The Philippines: Asia’s rising star

Investors are “kicking the tyres” of the Philippine economy, says Roberto Herrera-Lim of Eurasia Group. No wonder. Traditionally an underperformer, it seems to be getting its act together and is developing into an Asian “star”, as Standard Chartered puts it.

The economy grew at an annual rate of 6.1% in the first half. It is one of the few countries whose 2013 growth forecast for next year has been raised by the Asian Development Bank – to 5.5%. Stocks have hit a record high.

So what’s gone right? Once dependent on remittances from Philippine workers overseas and agricultural production, the economy has increasingly drawn upon its English-speaking workforce to carve out a presence in global services.

The Philippines eclipsed India last year as the world’s top provider of voice-based outsourcing services, such as customer service call centres, says Floyd Whaley in The New York Times. The outsourcing industry is growing by 20% a year.

The country is also gradually developing its manufacturing sector.

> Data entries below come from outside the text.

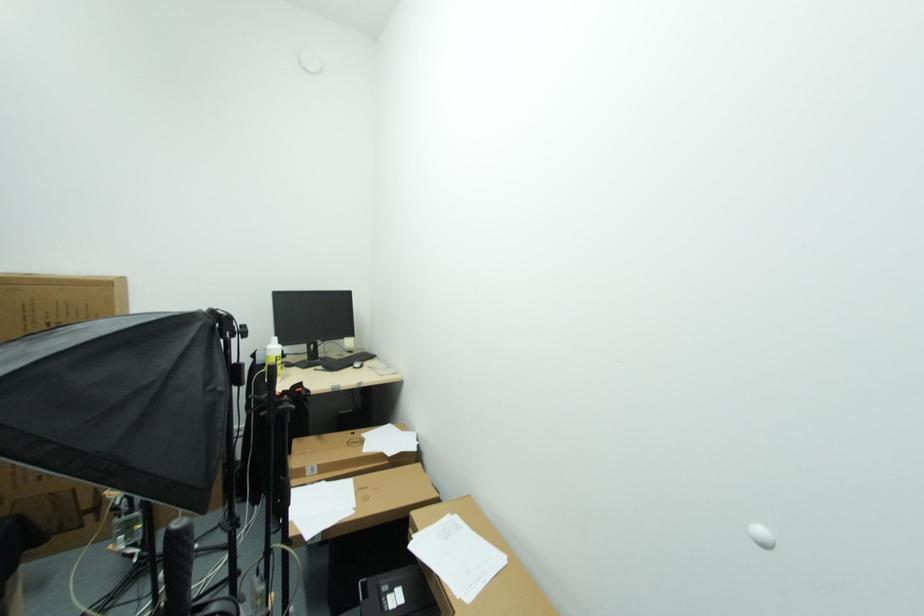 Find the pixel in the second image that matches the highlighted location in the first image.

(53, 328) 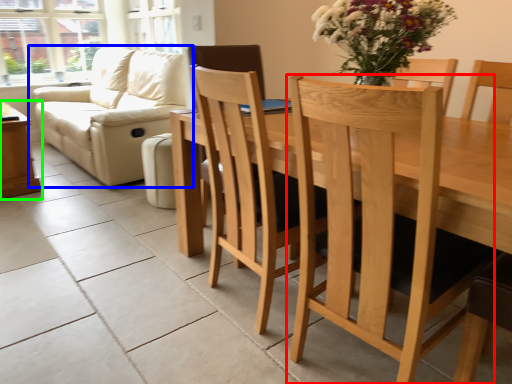 Question: Which object is the farthest from chair (highlighted by a red box)? Choose among these: studio couch (highlighted by a blue box) or table (highlighted by a green box).

Choices:
 (A) studio couch
 (B) table

Answer: (B) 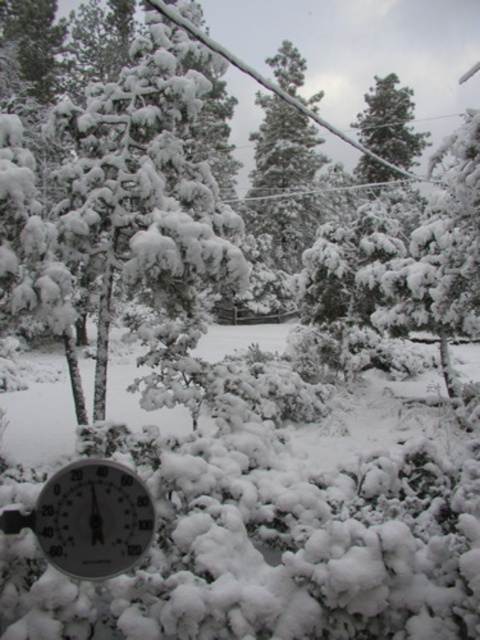 Question: Among these points, which one is farthest from the camera?

Choices:
 (A) (91, 544)
 (B) (265, 218)

Answer: (B)

Question: In this image, where is transparent glass thermometer at lower left located relative to snow-covered evergreen tree at center?

Choices:
 (A) left
 (B) right

Answer: (A)

Question: Can you confirm if transparent glass thermometer at lower left is thinner than snow-covered evergreen tree at center?

Choices:
 (A) yes
 (B) no

Answer: (A)

Question: Is transparent glass thermometer at lower left positioned in front of snow-covered evergreen tree at center?

Choices:
 (A) no
 (B) yes

Answer: (B) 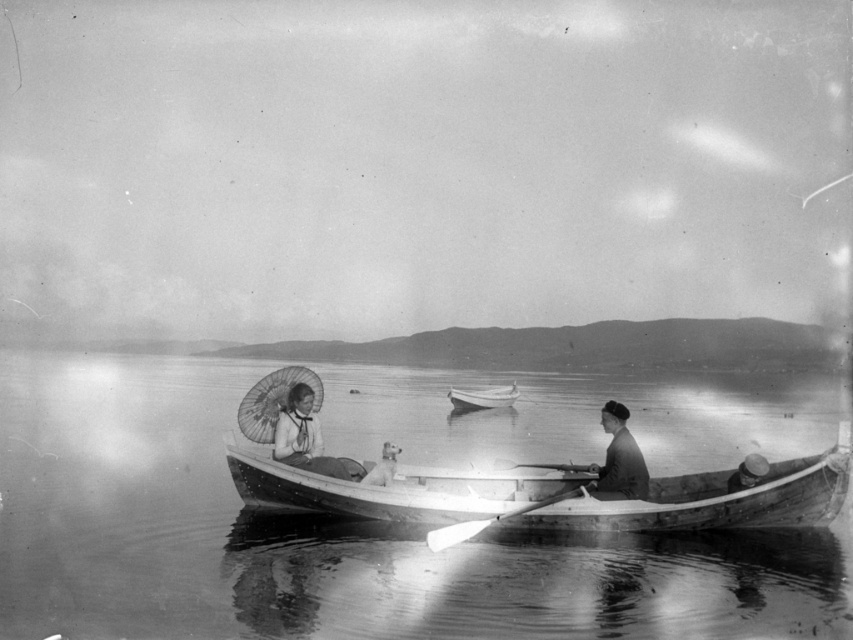 What do you see at coordinates (555, 493) in the screenshot? Image resolution: width=853 pixels, height=640 pixels. I see `wooden canoe at center` at bounding box center [555, 493].

Is point (761, 509) less distant than point (587, 472)?

Yes.

Is point (675, 515) behind point (575, 467)?

That is False.

Where is `wooden canoe at center`? The image size is (853, 640). wooden canoe at center is located at coordinates (555, 493).

Can you confirm if smooth fur dog at center is wider than wooden smooth paddle at center?

In fact, smooth fur dog at center might be narrower than wooden smooth paddle at center.

Is smooth fur dog at center below wooden smooth paddle at center?

Actually, smooth fur dog at center is above wooden smooth paddle at center.

Who is more forward, (378,472) or (523,461)?

Point (378,472)

The width and height of the screenshot is (853, 640). Find the location of `smooth fur dog at center`. smooth fur dog at center is located at coordinates (383, 467).

Is wooden canoe at center positioned at the back of white wood paddle at center?

That is True.

Can you confirm if wooden canoe at center is positioned to the right of white wood paddle at center?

Steady labour costs and a government public-private partnership scheme to improve infrastructure, hitherto a weak spot, have encouraged makers of everything from chemicals to boats to expand, says Deutsche Bank.

Improvements in the political environment, notably a clampdown on corruption and reform of the procurement processes at major agencies, have helped foster confidence and investment. “Optimism about the quality of governance is the highest in two decades,” says Herrera-Lim.

Meanwhile, remittances from abroad have helped keep the current account in the black. Tackling tax evasion should improve revenue collection, ensuring that the fiscal deficit shrinks further. The country’s young and expanding workforce also bodes well.

For now, it helps that the economy is one of the few in the region not dependent on exports. So it looks relatively resilient to Western turbulence, although the stockmarket, like all emerging equities, will not be able to shrug off global sentiment. Alongside a price-to-earnings ratio of 18, above the ten-year average, that suggests the market may struggle in the near term.